Various techniques to prevent secret information from the attacks described above have been proposed. For example, a technique to prevent information associated with AES algorithm, which is one of common key cryptography methods, is discussed in a paper by Elisabeth Oswald et al. (Elisabeth Oswald, Stefan Mangard, Norbert Pramstaller, “A Side-Channel Analysis Resistant Description of the AES S-box”, FSE 2005, LNCS 3557, pp. 413-423 (hereinafter, referred to as Non-Patent Document 2)). In this technique, an S-box operation called a subbyte transformation in the AES operation is protected by hiding intermediate values including secret information by using random numbers.
In a paper by Kris Tiri et al. (Kris Tiri, Ingrid Verbauwhede, “Securing Encryption Algorithms against DPA at the Logic Level: Next Generation Smart Card Technology”, CHES 2003, LNCS 2779, pp. 125-136 (hereinafter, referred to as Non-Patent Document 3)), a technique using WDDL (Wave Differential Dynamic Logic) is disclosed to protect secret information by performing an operation alternately in a pre-charge phase and an operation in an evaluation phase.
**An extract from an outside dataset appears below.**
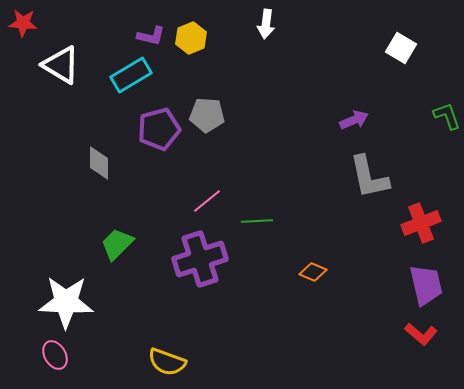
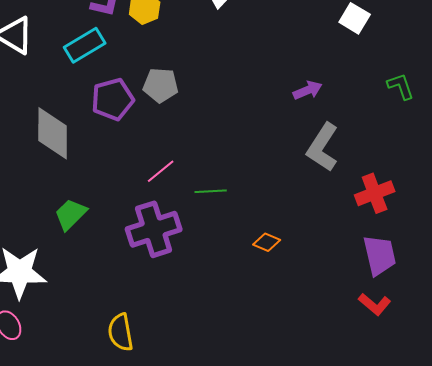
gray diamond: (99, 163) -> (53, 133), size x1.6
gray L-shape: (369, 177) -> (323, 147), turned 45
yellow semicircle: (167, 362) -> (121, 332), turned 60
In the pre-charge phase, gate circuits are initialized, and an actual operation is performed in the evaluation phase. Inputs to the gate circuits are given in a complementary form, and outputs from the gate circuits appear in a complementary form. Positive logic and negative logic are formed for the complementary inputs thereby obtaining complementary outputs. In the WDDL technique in which the pre-charge phase and the evaluation phase are alternately performed and inputs and outputs appear in the complementary form, any signal is allowed to change only at a transition from the pre-charge phase to the evaluation phase or from the evaluation phase to the pre-charge phase.
Because of the above-described characteristic of the WDDL, unnecessary transient changes do not occur. Besides, in the WDDL, in response to any input, only one of two outputs changes. Thus no change occurs in current consumption of the CMOS (Complementary Metal Oxide Semiconductor) logic, because charging/discharging occurs only when a change occurs in the logic state. Therefore, a change in current consumption depending on the bit values of secret information does not occur. This is effective to protect secret information from the DPA attack.
The internal S-box operation called the subbyte transformation operation in the AES algorithm can be executed by hardware using, for example, a binary decision diagram (BDD). The binary decision diagram (BDD) will be described in detail later. The description of the binary decision diagram (BDD) may also be found, for example, in Japanese Unexamined Patent Application Publication No. 2003-223100 (hereinafter, referred to as Patent Document 1).
Patent Document 1 includes a discussion of a configuration of an S-box or a binary decision diagram (BDD) by a combinational circuit and a practical implementation thereof. The cryptographic operation using the common key cryptography includes a nonlinear conversion process using a nonlinear conversion unit called an S-box. The total operation speed of the cryptographic operation greatly depends on the operation speed of the S-box. For example, the S-box for the AES algorithm needs a circuit for determining inverse elements in a Galois field.
If this circuit is implemented using a composite field or the like instead of using a binary decision diagram (BDD), a circuit delay is a few times greater than that in the circuit based on the binary decision diagram (BDD). Thus, from the point of view of the operation speed, it is desirable to implement the circuit using the binary decision diagram (BDD).